Prior to the 'as-needed' process, individual units ordered their own materials and could place or remove untracked items from the Hazmart. Without proper tracking or due to an overabundance of products, hazardous materials often became HAZWASTE. The current system has drastically reduced the installation's amount of waste.
The Air Guardsmen took over the responsibility of the HazMat Pharmacy from the Navy after a large portion of the installation was shut down as a result of Base Realignment and Closure (BRAC) actions initiated in 2005.
"Before 2011, the units would purchase the items they needed in bulk because they were attempting to decrease cost," said Maj. Seth Foulkes, former environmental engineer here and part of the original Air Guard HazMat material process team. "No one was doing anything nefarious. The idea was more that people were honestly trying to save money; but, they ended up having far too much of a product than they actually needed."

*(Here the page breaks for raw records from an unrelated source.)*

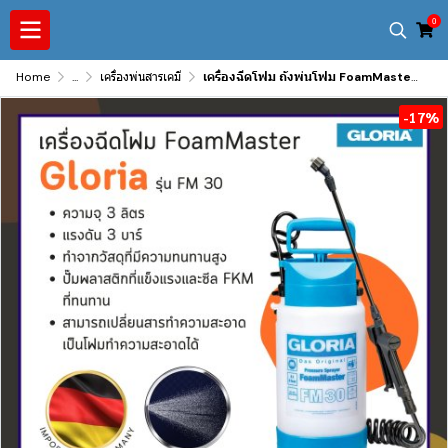
0
Home
...
เครื่องพ่นสารเคมี
เครื่องฉีดโฟม ถังพ่นโฟม FoamMaster รุ่น FM 30
-17%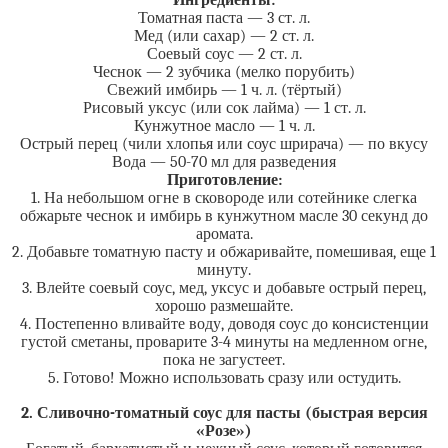
Ингредиенты:
Томатная паста — 3 ст. л.
Мед (или сахар) — 2 ст. л.
Соевый соус — 2 ст. л.
Чеснок — 2 зубчика (мелко порубить)
Свежий имбирь — 1 ч. л. (тёртый)
Рисовый уксус (или сок лайма) — 1 ст. л.
Кунжутное масло — 1 ч. л.
Острый перец (чили хлопья или соус шрирача) — по вкусу
Вода — 50-70 мл для разведения
Приготовление:
1. На небольшом огне в сковороде или сотейнике слегка
обжарьте чеснок и имбирь в кунжутном масле 30 секунд до
аромата.
2. Добавьте томатную пасту и обжаривайте, помешивая, еще 1
минуту.
3. Влейте соевый соус, мед, уксус и добавьте острый перец,
хорошо размешайте.
4. Постепенно вливайте воду, доводя соус до консистенции
густой сметаны, проварите 3-4 минуты на медленном огне,
пока не загустеет.
5. Готово! Можно использовать сразу или остудить.
2. Сливочно-томатный соус для пасты (быстрая версия
«Розе»)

Foulkes stated that along with waste left from the former host unit, products would expire, turning into HAZWASTE, requiring costly disposal.
"I remember having to tell the commander [in 2011], 'Yes, Sir. We have a problem here.'" Foulkes said about speaking to the former 111th Attack Wing commander, now The Adjutant General of the Pennsylvania National Guard Brig. Gen. Tony Carrelli. "Compliance is the goal when we're speaking of longevity and sustainment of the base."
And while units here still obtain and use the lubricants, oils, adhesives and paints they need to accomplish the mission, the waste is almost none. In fact, Sommers said, there are years that the installation makes no HAZWASTE disposal shipments -- drastically lower than that of the average installation.
"We are allowed 22,000 pounds of HAZWASTE per year," said Lt. Col. Jacqueline Siciliano, Horsham AGS's environmental manager. "At most, we put out 800 pounds. And almost all of that is universal waste."
Universal waste is a category of waste materials designated as "hazardous waste," but contains materials that are very common. It is defined in 40 C.F.R. 273.9, by the United States Environmental Protection Agency, but states may also have corollary regulations regarding these materials. Items that fall into this category include batteries, many thermostats and fluorescent lamps. This waste is material that commonly can be either burned for energy or recycled. Again, the amount produced by base personnel is negligible.
And being ecofriendly also saves dollars and cents, since HAZWASTE disposal can haul a hefty price tag. "HAZWASTE disposal can cost $10,000 - $50,000 or more, depending on what and how much material is being disposed," said Sommers.
"Basically, our practices here decrease the Air National Guard's HAZWASTE footprint," he said. "So yes, we're saving time and money; but, that's a bonus. We're doing it because we have the responsibility to conduct our mission in the most effective and safest way possible - and we've figured out how to do that."